Gurok, U., Steinhoff, C., Lipkowitz, B., Ropers, H.-H., Scharff, C., & Nuber, U. A. (2004). Gene expression changes in the course of neural progenitor cell differentiation. Journal of Neuroscience, 24(26), 5982-6002. doi:10.1523/JNEUROSCI.0809-04.2004.

Cite as: https://hdl.handle.net/11858/00-001M-0000-0010-882E-B

Abstract

The molecular changes underlying neural progenitor differentiation are essentially unknown. We applied cDNA microarrays with 13,627 clones to measure dynamic gene expression changes during the in vitro differentiation of neural progenitor cells that were isolated from the subventricular zone of postnatal day 7 mice and grown in vitro as neurospheres. In two experimental series in which we withdrew epidermal growth factor and added the neurotrophins Neurotrophin-4 or BDNF, four time points were investigated: undifferentiated cells grown as neurospheres, and cells 24, 48, and 96 hr after differentiation.

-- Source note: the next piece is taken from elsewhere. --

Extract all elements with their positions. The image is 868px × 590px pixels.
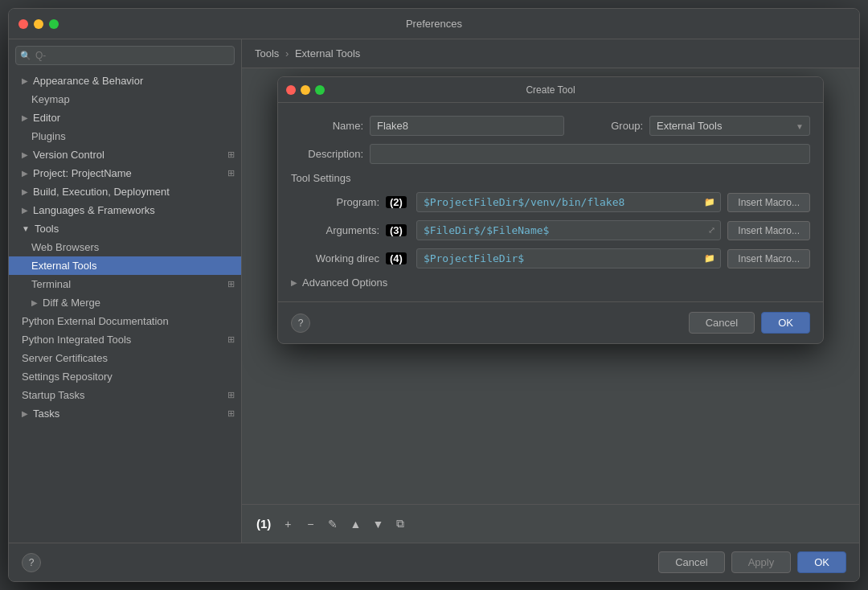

Expression changes of selected genes were confirmed by semiquantitative RT-PCR. Ten different groups of gene expression dynamics obtained by cluster analysis are described. To correlate selected gene expression changes to the localization of respective proteins, we performed immunostainings of cultured neurospheres and of brain sections from adult mice. Our results provide new insights into the genetic program of neural progenitor differentiation and give strong hints to as yet unknown cellular communications within the adult subventricular zone stem cell niche.